Ministers discussed opportunities for collaboration on the conservation of historic places, as well as best practices for advancing equity, diversity and inclusion in the culture and heritage sectors. To that end, they also reaffirmed their respective commitments to help strengthen support with respect to diversity within the sector in an appropriate way to their unique situations, thereby making it more meaningfully inclusive, responsive and relevant to all communities.
Before the FPT meeting, Ministers met with leaders of National Indigenous Organizations. Discussions noted the importance of ongoing dialogue and exchange of information, and all parties stressed the importance of advancing reconciliation.
Ontario will host the next Ministers' meeting in 2023.
"As the world is changing, we face many challenges. The arts, culture and heritage sectors have shown remarkable resilience—we must continue to support them. That is why we are also working to make Canadian stories accessible, support a free and independent press, and ensure that Canadians are able to express themselves freely online without fear of harm. Through our combined efforts with provinces and territories, I am confident we can support a strong and vibrant cultural industry here in Canada."
—Pablo Rodriguez, Minister of Canadian Heritage
"Newfoundland and Labrador is known throughout Canada and around the world for its unique cultural identity and artistry. It has been a privilege to host the FPT Ministers Responsible for Culture and Heritage right here in Newfoundland and Labrador. I hope you have enjoyed your time in our province and have had the opportunity to experience just some of what we have to offer. These meetings have reinforced our collective commitment to keep collaborating on mutual goals and has presented opportunities for us to work together and explore future initiatives that will benefit our industries as they continue to recover."
—Steve Crocker, Minister of Tourism, Culture, Arts and Recreation, Government of Newfoundland and Labrador
The culture sector was severely impacted during the pandemic. The provincial, territorial and federal governments moved quickly and effectively to provide adequate support to help the various culture subsectors recover.
The culture sector supports approximately 677,448 jobs, rising 1.3% since the fourth quarter of 2021.
Gross domestic product (GDP) for culture recorded its seventh consecutive increase in the first quarter of 2022. Nominal culture GDP increased 2.5% to $16.0 billion during the first quarter of 2022, with GDP steadily rising since the third quarter of 2020. The culture sector continued to gain jobs, led by increases in the visual and applied arts (+3,953 jobs or 2.6%) and live performance (+3,027 jobs or 4.9%) subsectors.

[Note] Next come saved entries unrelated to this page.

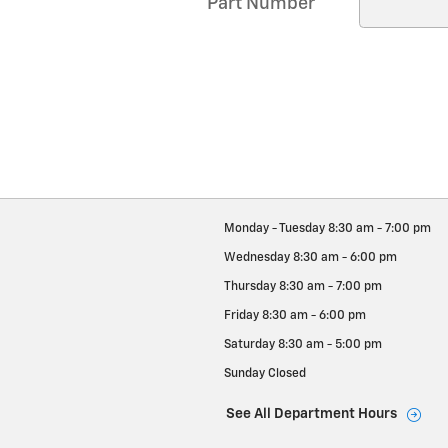
Part Number
Monday - Tuesday
8:30 am - 7:00 pm
Wednesday
8:30 am - 6:00 pm
Thursday
8:30 am - 7:00 pm
Friday
8:30 am - 6:00 pm
Saturday
8:30 am - 5:00 pm
Sunday
Closed
See All Department Hours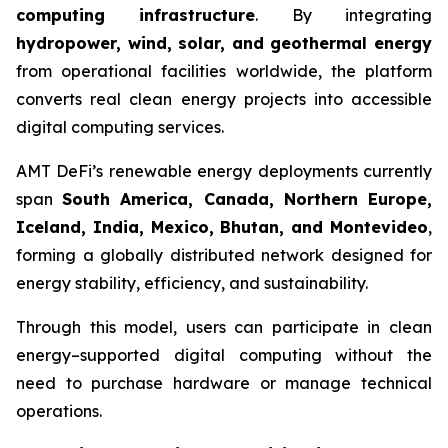
computing infrastructure
. By integrating
hydropower, wind, solar, and geothermal energy
from operational facilities worldwide, the platform
converts real clean energy projects into accessible
digital computing services.
AMT DeFi’s renewable energy deployments currently
span
South America, Canada, Northern Europe,
Iceland, India, Mexico, Bhutan, and Montevideo
,
forming a globally distributed network designed for
energy stability, efficiency, and sustainability.
Through this model, users can participate in clean
energy–supported digital computing without the
need to purchase hardware or manage technical
operations.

While 6 of 9 subsectors have returned to quarterly GDP totals above pre-pandemic levels, others continue to struggle. The live performance subsector saw GDP decrease by almost half (-45.4%) in the second quarter of 2020 and has yet to fully recover. This subsector's GDP and jobs are currently sitting at 10.3% and 12.3%, respectively, below pre-pandemic levels.
Despite lagging other subsectors, live performance has shown some of the fastest GDP growth by rising 46.8% since the fourth quarter of 2020. The Live performance subsector has posted three consecutive quarterly increases in both GDP and jobs since the second half of 2021, as restrictions loosened and people felt more comfortable attending large indoor and outdoor gatherings.